In aufreibenden Zeiten ist bei der EM die politische Fallhöhe groß, weit größer als bei der WM 2006. Die Außenministerin eines Landes, das seit einiger Zeit mit wachsendem Unbehagen und immer größerer Sorge spürt, wie es von den Rändern im Innern in die Polarisierung getrieben werden soll und sich im Äußeren gegen lange verdrängten Bedrohungen rüsten muss, hat die neuen Erwartungen an das Turnier im ARD-Beitrag „Deutschland. Fußball. Sommermärchen 2024?“ entsprechend formuliert: Die EM solle zeige, wofür Deutschland stehe, so Annalena Baerbock. Das EM-Motto – „Vereint im Herzen Europas“ – stehe für das, was Europa starkmache, das Turnier könne daher nicht nur ein „richtiges Sommermärchen“ werden, sogar ein „Friedenszeichen“.

Keine Frage: Mehr geht nicht. Über das größte anzunehmende Unglück für die EM – gegen das sich die Sicherheitskräfte seit vielen Monaten wappnen – muss man nicht viele Worte verlieren. Die Bedrohungen sind real, jeder weiß davon.

Die Unterschiede im Selbstverständnis der Macher und Promotoren von 2006 und 2024 sind evident. Das WM-Motto lautete damals: „Die Welt zu Gast bei Freunden.“ Damit wurde keine übermäßige gesellschaftliche Erwartung geweckt. Es war eine Einladung, dass jeder Gast so sein kann, wie er ist – und in Deutschland willkommen geheißen wird. Nicht mehr, aber auch nicht weniger. Der Anspruch war bescheiden. Auch das führte dazu, dass Deutschland der Welt ein neues, freundliches Bild von sich selbst präsentieren konnte, dass seinem Ansehen gutgetan hat – und vielen Menschen in diesem Land. Vor der EM 2024 ist in Deutschland jetzt viel von Deutschland die Rede. Und wenig von seinen Gästen.
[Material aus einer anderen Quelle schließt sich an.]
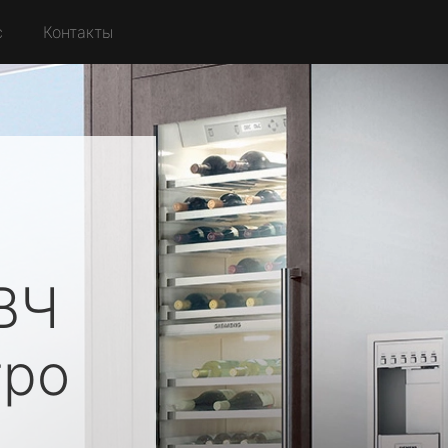
с
Контакты
ВЧ
ро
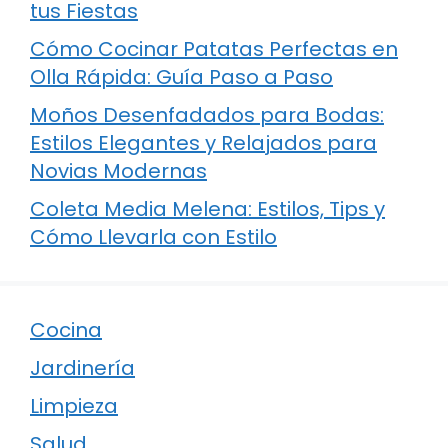
tus Fiestas
Cómo Cocinar Patatas Perfectas en
Olla Rápida: Guía Paso a Paso
Moños Desenfadados para Bodas:
Estilos Elegantes y Relajados para
Novias Modernas
Coleta Media Melena: Estilos, Tips y
Cómo Llevarla con Estilo
Cocina
Jardinería
Limpieza
Salud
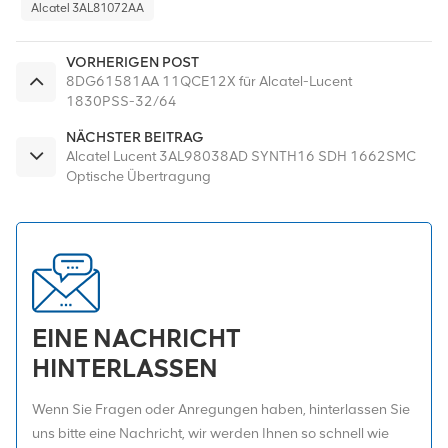
Alcatel 3AL81072AA
VORHERIGEN POST
8DG61581AA 11QCE12X für Alcatel-Lucent
1830PSS-32/64
NÄCHSTER BEITRAG
Alcatel Lucent 3AL98038AD SYNTH16 SDH 1662SMC
Optische Übertragung
EINE NACHRICHT
HINTERLASSEN
Wenn Sie Fragen oder Anregungen haben, hinterlassen Sie
uns bitte eine Nachricht, wir werden Ihnen so schnell wie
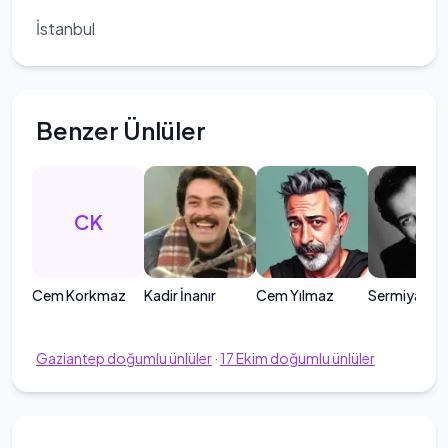
İstanbul
Benzer Ünlüler
CK
Cem Korkmaz
Kadir İnanır
Cem Yılmaz
Sermiyan Mi
Gaziantep
doğumlu ünlüler
·
17
Ekim
doğumlu ünlüler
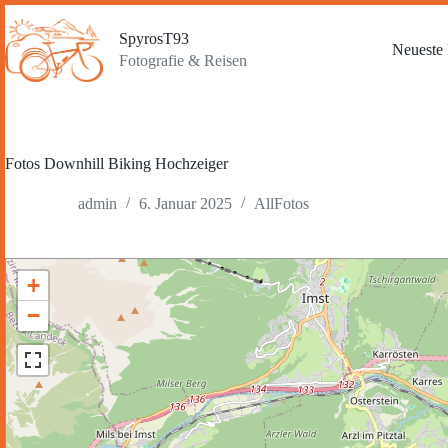
Zum
Inhalt
SpyrosT93
springen
Neueste 
Fotografie & Reisen
Fotos Downhill Biking Hochzeiger
admin
6. Januar 2025
AllFotos
+
−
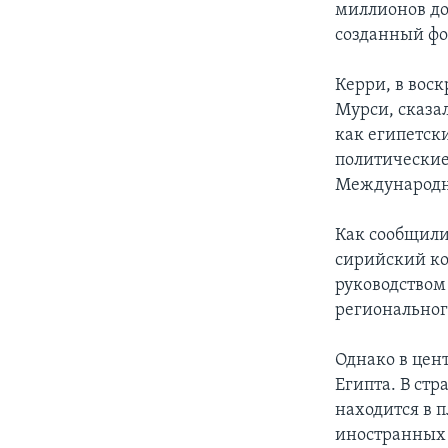
миллионов до
созданный фо
Керри, в вос
Мурси, сказа
как египетски
политические
Международно
Как сообщили
сирийский к
руководством
региональног
Однако в цен
Египта. В ст
находится в 
иностранных 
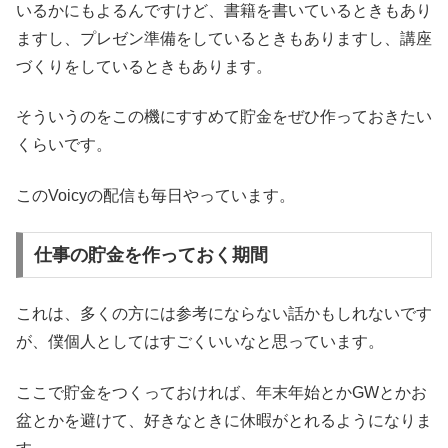
いるかにもよるんですけど、書籍を書いているときもあり
ますし、プレゼン準備をしているときもありますし、講座
づくりをしているときもあります。
そういうのをこの機にすすめて貯金をぜひ作っておきたい
くらいです。
このVoicyの配信も毎日やっています。
仕事の貯金を作っておく期間
これは、多くの方には参考にならない話かもしれないです
が、僕個人としてはすごくいいなと思っています。
ここで貯金をつくっておければ、年末年始とかGWとかお
盆とかを避けて、好きなときに休暇がとれるようになりま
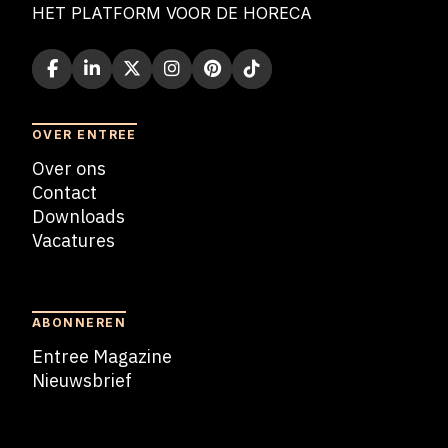
HET PLATFORM VOOR DE HORECA
OVER ENTREE
Over ons
Contact
Downloads
Vacatures
Blogs
ABONNEREN
Entree Magazine
Nieuwsbrief
Nieuwsbrief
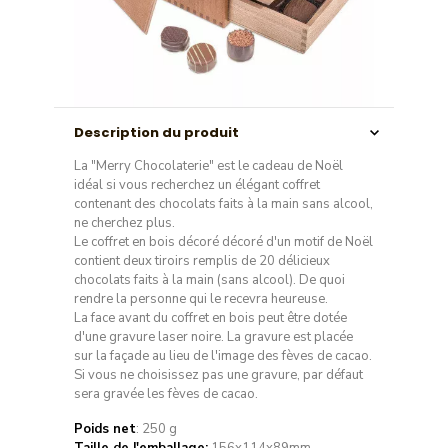
Description du produit
La "Merry Chocolaterie" est le cadeau de Noël
idéal si vous recherchez un élégant coffret
contenant des chocolats faits à la main sans alcool,
ne cherchez plus.
Le coffret en bois décoré décoré d'un motif de Noël
contient deux tiroirs remplis de 20 délicieux
chocolats faits à la main (sans alcool). De quoi
rendre la personne qui le recevra heureuse.
​La face avant du coffret en bois peut être dotée
d'une gravure laser noire. La gravure est placée
sur la façade au lieu de l'image des fèves de cacao.
Si vous ne choisissez pas une gravure, par défaut
sera gravée les fèves de cacao.
Poids net
: 250 g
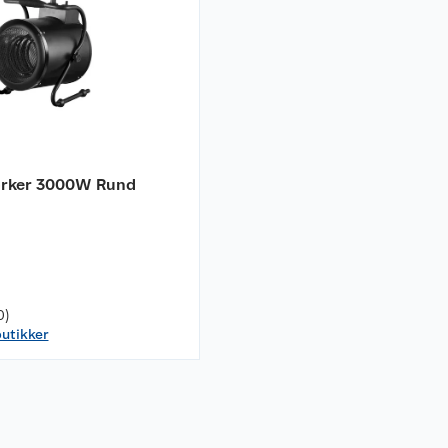
ørker 3000W Rund
0)
butikker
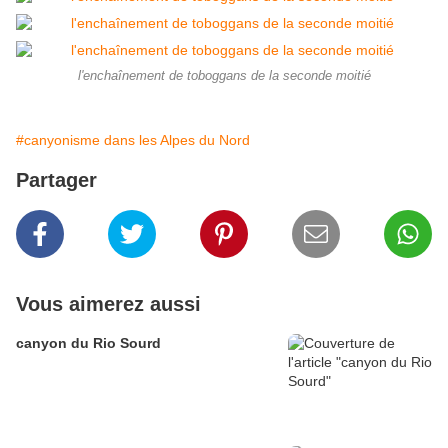
l'enchaînement de toboggans de la seconde moitié
#canyonisme dans les Alpes du Nord
Partager
Vous aimerez aussi
canyon du Rio Sourd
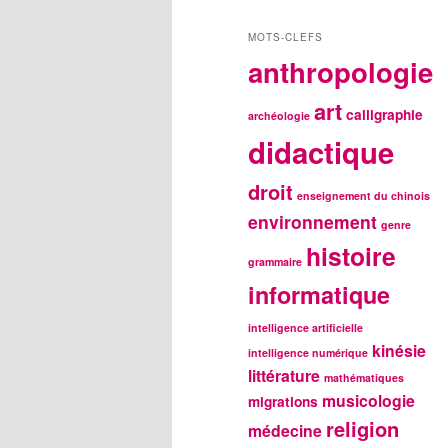
MOTS-CLEFS
anthropologie
art
calligraphie
archéologie
didactique
droit
enseignement du chinois
environnement
genre
histoire
grammaire
informatique
intelligence artificielle
kinésie
intelligence numérique
littérature
mathématiques
musicologie
migrations
religion
médecine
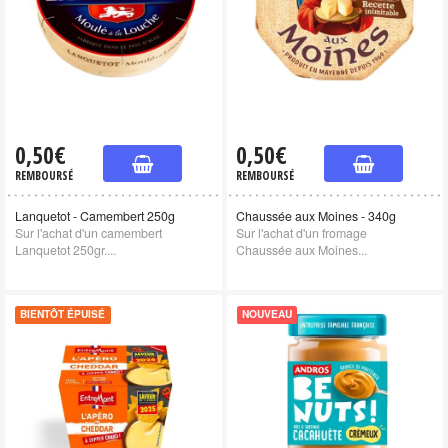
0,50€
0,50€
REMBOURSÉ
REMBOURSÉ
Lanquetot - Camembert 250g
Chaussée aux Moines - 340g
Sur l'achat d'un camembert
Sur l'achat d'un fromage
Lanquetot 250gr....
Chaussée aux Moines...
BIENTÔT ÉPUISÉ
NOUVEAU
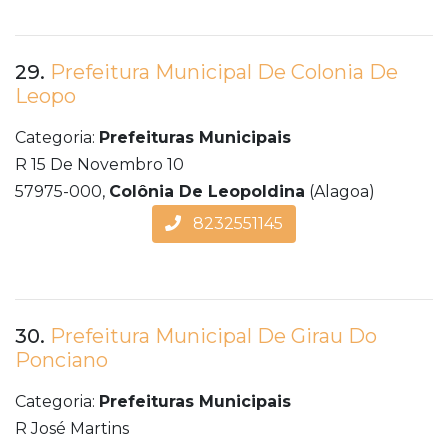
29.
Prefeitura Municipal De Colonia De
Leopo
Categoria:
Prefeituras Municipais
R 15 De Novembro 10
57975-000,
Colônia De Leopoldina
(Alagoa)
8232551145
30.
Prefeitura Municipal De Girau Do
Ponciano
Categoria:
Prefeituras Municipais
R José Martins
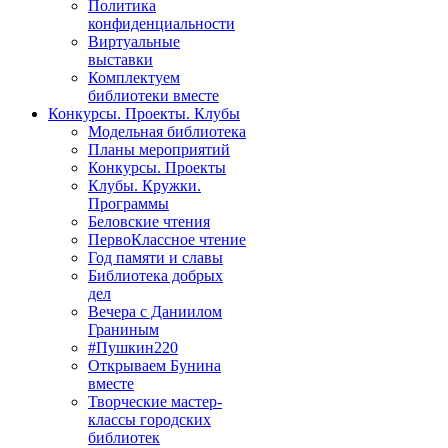
Политика
конфиденциальности
Виртуальные
выставки
Комплектуем
библиотеки вместе
Конкурсы. Проекты. Клубы
Модельная библиотека
Планы мероприятий
Конкурсы. Проекты
Клубы. Кружки.
Программы
Беловские чтения
ПервоКлассное чтение
Год памяти и славы
Библиотека добрых
дел
Вечера с Даниилом
Граниным
#Пушкин220
Открываем Бунина
вместе
Творческие мастер-
классы городских
библиотек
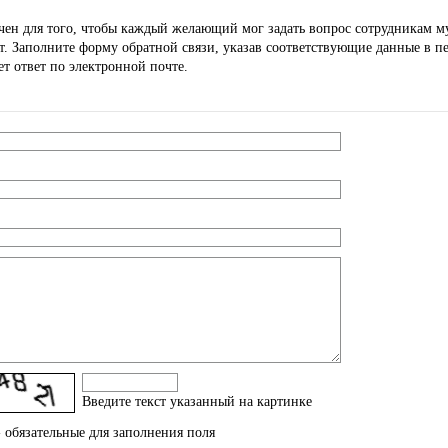
чен для того, чтобы каждый желающий мог задать вопрос сотрудникам м
. Заполните форму обратной связи, указав соответствующие данные в п
т ответ по электронной почте.
Введите текcт указанный на картинке
 обязательные для заполнения поля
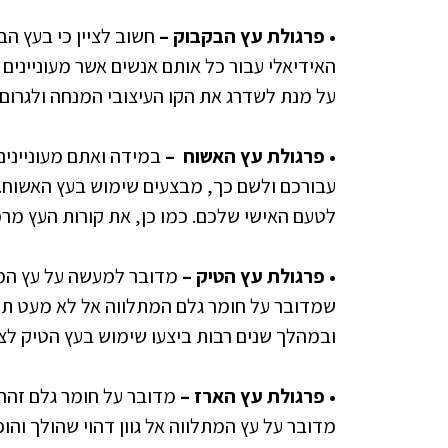
• פרגולת עץ הבקבוק –
חשוב לציין כי בעץ הב
האידיאלי עבור כל אותם אנשים אשר מעוניינים 
על מנת לשדרג את הקו העיצובי המנחה ולגרום 
• פרגולת עץ האשוח
–
במידה ואתם מעוניינים
עבורכם ולשם כך, מבצעים שימוש בעץ האשוח. 
לטעם האישי שלכם. כמו כן, את קורות העץ מרכ
• פרגולת עץ הטיק –
מדובר למעשה על עץ המת
שמדובר על חומר גלם המתלווה אל לא מעט תחזו
ובמהלך שנים רבות ביצעו שימוש בעץ הטיק לצו
• פרגולת עץ הארז –
מדובר על חומר גלם זהה ב
מדובר על עץ המתלווה אל גוון דהוי שהולך והופ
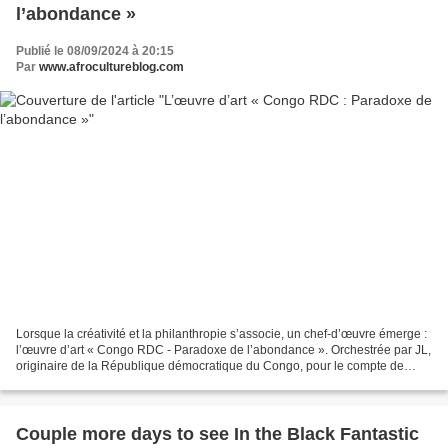
l’abondance »
Publié le 08/09/2024 à 20:15
Par
www.afrocultureblog.com
Lorsque la créativité et la philanthropie s’associe, un chef-d’œuvre émerge :
l’œuvre d’art « Congo RDC - Paradoxe de l’abondance ». Orchestrée par JL,
originaire de la République démocratique du Congo, pour le compte de
l’organisation à but non lucratif...
Couple more days to see In the Black Fantastic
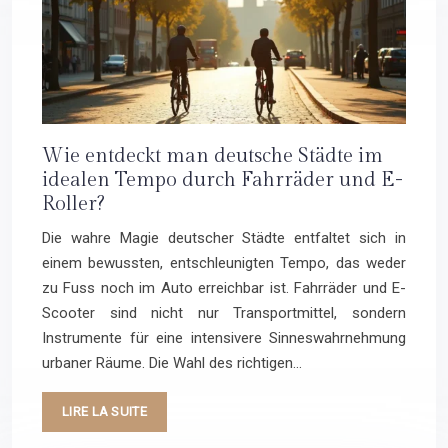
Wie entdeckt man deutsche Städte im
idealen Tempo durch Fahrräder und E-
Roller?
Die wahre Magie deutscher Städte entfaltet sich in
einem bewussten, entschleunigten Tempo, das weder
zu Fuss noch im Auto erreichbar ist. Fahrräder und E-
Scooter sind nicht nur Transportmittel, sondern
Instrumente für eine intensivere Sinneswahrnehmung
urbaner Räume. Die Wahl des richtigen…
LIRE LA SUITE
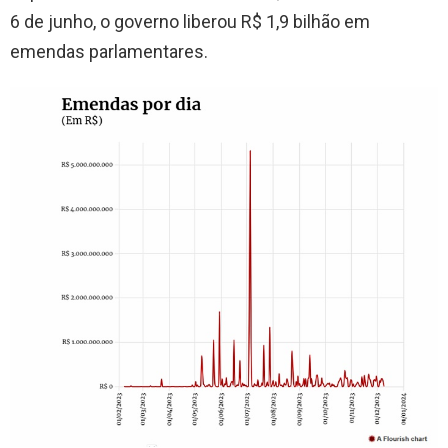
6 de junho, o governo liberou R$ 1,9 bilhão em
emendas parlamentares.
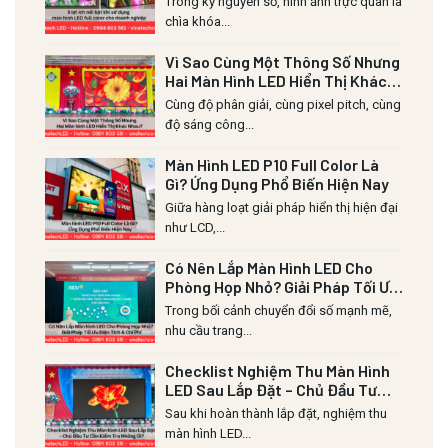
Trong kỷ nguyên số, hình ảnh trực quan là
chìa khóa...
Vì Sao Cùng Một Thông Số Nhưng
Hai Màn Hình LED Hiển Thị Khác
Nhau?
Cùng độ phân giải, cùng pixel pitch, cùng
độ sáng công...
Màn Hình LED P10 Full Color Là
Gì? Ứng Dụng Phổ Biến Hiện Nay
Giữa hàng loạt giải pháp hiển thị hiện đại
như LCD,...
Có Nên Lắp Màn Hình LED Cho
Phòng Họp Nhỏ? Giải Pháp Tối Ưu
Diện Tích & Chi Phí
Trong bối cảnh chuyển đổi số mạnh mẽ,
nhu cầu trang...
Checklist Nghiệm Thu Màn Hình
LED Sau Lắp Đặt – Chủ Đầu Tư
Cần Kiểm Tra Những Gì?
Sau khi hoàn thành lắp đặt, nghiệm thu
màn hình LED...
Zu den Gästen zählt Russland heute wieder nicht. Doch im Jahr 2006 hatte das rein sportliche Gründe. China, Südkorea, Brasilien, Saudi-Arabien, Iran und die Vereinigten Staaten waren hingegen dabei, die Welt in ihrer ganzen Verschiedenheit. Wenn nun in Deutschland Fußball-Europa zusammenkommt, dann ist das ein Treffen, dass über Europas Grenzen und Begrenzungen kaum hinausweisen wird. Der Blick auf die damaligen WM-Teilnehmer und die heutige Weltlage ist auch ein Hinweis auf den politischen und ökonomischen Bedeutungsverlust Europas in den vergangenen zwei Jahrzehnten.

Was bleibt in veränderten Zeiten vor der EM? Vielleicht ein Fröhliches: „Geht’s raus und schaut’s Fußball.“ Das wäre zumindest ein schöner Doppelpass mit der deutschen Fußball-Vergangenheit, vielleicht auch ein Anfang.